What is the state of national emergency?

As we wrote earlier in the May 2020 and March 2021 articles, various deadlines related to employers’ plans are extended during the “COVID-19 outbreak period”. The epidemic period began in March 2020, when then-President Trump declared a national state of emergency on COVID-19, and will end 60 days after the end of this national state of emergency, which is still in force. As a reminder, below are some of the main extensions:

  • Extension of the deadline for filing, appealing or requesting an external examination of a claim.
  • Extension of the COBRA election period, the COBRA payment date and the COBRA deadlines for notifying the qualification event or new disability plan.
  • Extension of the 30-day or 60-day window for submitting a special application for enrollment in HIPAA.

These extensions will end at the end of the outbreak period (60 days after the end of the national state of emergency) or after each individual qualifies for specific relief for a period of one year.
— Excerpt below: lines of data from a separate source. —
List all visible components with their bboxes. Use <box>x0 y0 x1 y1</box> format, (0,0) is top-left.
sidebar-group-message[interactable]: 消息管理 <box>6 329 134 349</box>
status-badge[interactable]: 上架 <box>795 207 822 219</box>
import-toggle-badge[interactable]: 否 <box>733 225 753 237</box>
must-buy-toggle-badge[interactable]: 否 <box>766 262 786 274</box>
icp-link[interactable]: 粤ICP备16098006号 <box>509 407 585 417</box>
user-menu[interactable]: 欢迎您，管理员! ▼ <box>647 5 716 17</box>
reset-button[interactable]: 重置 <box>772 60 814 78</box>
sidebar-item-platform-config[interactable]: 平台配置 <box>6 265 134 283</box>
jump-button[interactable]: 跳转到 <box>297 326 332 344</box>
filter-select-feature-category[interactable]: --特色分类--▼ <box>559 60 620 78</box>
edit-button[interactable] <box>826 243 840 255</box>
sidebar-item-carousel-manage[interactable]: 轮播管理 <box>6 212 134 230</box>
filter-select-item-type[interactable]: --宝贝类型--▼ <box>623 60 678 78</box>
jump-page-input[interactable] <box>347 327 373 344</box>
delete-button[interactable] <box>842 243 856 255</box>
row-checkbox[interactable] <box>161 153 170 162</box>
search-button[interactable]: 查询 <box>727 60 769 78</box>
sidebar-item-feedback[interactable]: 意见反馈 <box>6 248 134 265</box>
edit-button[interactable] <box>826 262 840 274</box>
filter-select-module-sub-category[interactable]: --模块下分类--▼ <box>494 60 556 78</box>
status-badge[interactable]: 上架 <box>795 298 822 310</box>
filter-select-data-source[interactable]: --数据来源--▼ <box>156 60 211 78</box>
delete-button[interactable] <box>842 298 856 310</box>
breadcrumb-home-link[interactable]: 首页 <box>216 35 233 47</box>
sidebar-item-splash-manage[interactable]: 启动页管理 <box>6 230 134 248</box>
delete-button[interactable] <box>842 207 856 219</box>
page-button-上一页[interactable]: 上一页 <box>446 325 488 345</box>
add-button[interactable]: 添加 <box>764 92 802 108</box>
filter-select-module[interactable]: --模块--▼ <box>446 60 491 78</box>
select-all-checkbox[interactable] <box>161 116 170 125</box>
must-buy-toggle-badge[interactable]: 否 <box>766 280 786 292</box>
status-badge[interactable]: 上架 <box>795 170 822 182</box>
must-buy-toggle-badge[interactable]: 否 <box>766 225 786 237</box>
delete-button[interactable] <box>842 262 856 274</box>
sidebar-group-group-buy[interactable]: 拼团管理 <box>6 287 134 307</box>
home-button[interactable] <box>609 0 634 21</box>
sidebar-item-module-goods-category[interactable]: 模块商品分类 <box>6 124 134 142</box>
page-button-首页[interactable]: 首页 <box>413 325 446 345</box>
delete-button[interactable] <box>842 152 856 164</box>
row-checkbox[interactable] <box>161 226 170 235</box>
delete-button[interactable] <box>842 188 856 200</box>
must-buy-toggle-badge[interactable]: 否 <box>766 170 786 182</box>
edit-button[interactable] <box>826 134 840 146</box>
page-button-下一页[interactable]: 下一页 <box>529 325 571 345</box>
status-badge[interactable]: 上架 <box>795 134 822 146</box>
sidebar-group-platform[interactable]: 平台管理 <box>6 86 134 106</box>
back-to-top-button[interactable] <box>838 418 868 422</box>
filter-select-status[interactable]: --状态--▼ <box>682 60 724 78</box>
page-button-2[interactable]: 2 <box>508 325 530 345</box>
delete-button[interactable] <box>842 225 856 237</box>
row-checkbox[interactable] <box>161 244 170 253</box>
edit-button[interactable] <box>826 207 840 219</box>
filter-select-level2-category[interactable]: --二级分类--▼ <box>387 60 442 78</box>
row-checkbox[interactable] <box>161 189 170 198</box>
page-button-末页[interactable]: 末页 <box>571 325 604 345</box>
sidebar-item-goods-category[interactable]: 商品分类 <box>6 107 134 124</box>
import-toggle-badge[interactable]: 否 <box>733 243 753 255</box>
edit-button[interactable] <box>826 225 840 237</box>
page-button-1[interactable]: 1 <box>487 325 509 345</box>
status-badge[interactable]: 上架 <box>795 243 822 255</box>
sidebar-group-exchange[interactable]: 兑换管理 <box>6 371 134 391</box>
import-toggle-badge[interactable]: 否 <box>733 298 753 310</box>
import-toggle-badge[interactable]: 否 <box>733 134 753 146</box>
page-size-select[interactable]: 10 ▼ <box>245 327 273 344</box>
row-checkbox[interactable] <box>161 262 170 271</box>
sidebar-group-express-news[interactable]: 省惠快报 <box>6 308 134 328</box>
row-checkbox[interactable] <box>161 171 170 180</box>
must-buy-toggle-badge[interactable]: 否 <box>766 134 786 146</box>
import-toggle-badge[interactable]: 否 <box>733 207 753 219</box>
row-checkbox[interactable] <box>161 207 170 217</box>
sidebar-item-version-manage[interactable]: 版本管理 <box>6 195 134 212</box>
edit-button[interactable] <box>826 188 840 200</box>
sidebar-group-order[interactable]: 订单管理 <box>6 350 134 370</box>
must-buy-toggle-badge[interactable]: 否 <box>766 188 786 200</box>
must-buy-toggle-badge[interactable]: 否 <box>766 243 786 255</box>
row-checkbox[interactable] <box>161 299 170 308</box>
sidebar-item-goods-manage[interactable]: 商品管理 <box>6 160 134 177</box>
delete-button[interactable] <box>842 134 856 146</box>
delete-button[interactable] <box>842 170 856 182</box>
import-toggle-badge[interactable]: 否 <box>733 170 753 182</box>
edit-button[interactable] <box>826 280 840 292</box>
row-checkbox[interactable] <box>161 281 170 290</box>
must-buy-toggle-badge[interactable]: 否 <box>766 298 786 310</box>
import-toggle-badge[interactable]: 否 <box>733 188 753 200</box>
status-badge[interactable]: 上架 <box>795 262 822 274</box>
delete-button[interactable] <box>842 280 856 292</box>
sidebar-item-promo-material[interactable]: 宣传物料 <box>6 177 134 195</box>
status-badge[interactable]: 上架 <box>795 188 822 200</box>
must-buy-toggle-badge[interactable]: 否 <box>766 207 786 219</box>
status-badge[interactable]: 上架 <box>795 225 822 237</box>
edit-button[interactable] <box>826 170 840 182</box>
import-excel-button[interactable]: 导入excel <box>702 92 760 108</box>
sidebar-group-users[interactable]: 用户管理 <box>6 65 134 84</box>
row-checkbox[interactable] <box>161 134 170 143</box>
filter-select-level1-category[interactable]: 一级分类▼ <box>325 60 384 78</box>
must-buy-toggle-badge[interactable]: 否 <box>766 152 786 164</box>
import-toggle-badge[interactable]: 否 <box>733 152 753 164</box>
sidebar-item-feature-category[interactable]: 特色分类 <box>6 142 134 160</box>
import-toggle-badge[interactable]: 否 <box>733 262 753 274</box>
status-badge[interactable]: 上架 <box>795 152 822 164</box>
Are there any other extraordinary declarations that still affect our plans?

In addition to the National Emergency, the Minister of Health and Human Services (HHS) declared a public health emergency in January 2020 and has acted repeatedly to extend this declaration for 90 days. We remind you that while the public health emergency is in force:

  • The employer’s health plans must cover the cost of diagnostic tests for COVID-19 and related services without cost sharing by participants, or the need for prior authorization or other medical management requirements. From 15 January 2022, this coverage was extended to non-prescription (OTC) tests.
  • Employers may offer stand-alone health benefits that are not covered by the Affordable Care Act and other provisions that would in principle prohibit the provision of telehealth benefits to employees that are also not included in the employer’s basic medical coverage.

Are there other temporary rules that are still in force?

  • The CARES Act allows pre-deductible coverage of telehealth services for people with high deductible health plans (HDHPs), including those related to health savings accounts (HSA), until 2021. As discussed in detail in our April 2022 article. ., Congress acted to renew this special relief by passing the Consolidated Appropriations Act (CAA) of 2022, but this renewal is effective only from March 31, 2022 to December 31, 2022.
  • The CARES law requires employers’ health plans to cover the cost of COVID-19 vaccines while the public health emergency is in place, and this requirement is already permanent as it has become a preventive service under the rules of the Affordable Care Act that require first dollar coverage for preventative care.
  • During the pandemic, the federal government covered many of the costs associated with COVID-19 on behalf of the public, including paying for the vaccines themselves and purchasing and delivering over-the-counter test kits. These public health expenditures are likely to be temporary and may end when the National Emergency and Public Health Emergencies are officially closed or shortly thereafter. This is important for employers ‘health plans because it will shift the financial burden from paying for vaccines and tests that the federal government currently covers to employers’ plans.

When will these special rules end?

As of the date of this article:

  • The national state of emergency will end on February 28, 2023, in the absence of action by the White House to extend or reduce it.
  • The public health emergency will end on 12 October 2022, in the absence of action by the HHS to extend that date.
  • The HDHP / Telehealth Act expires on December 31, 2022, unless Congress takes renewed action to extend it.

HHS stated that it would inform the public at least 60 days before the official end of the public health emergency. We could also expect the White House to announce the end of the national state of emergency in advance. It is also said that the White House and the HHS can coordinate so that both the public health emergency and the national emergency can end at the same time, but this is just speculation at the moment.

Is there anything we need to do to prepare when these temporary provisions expire?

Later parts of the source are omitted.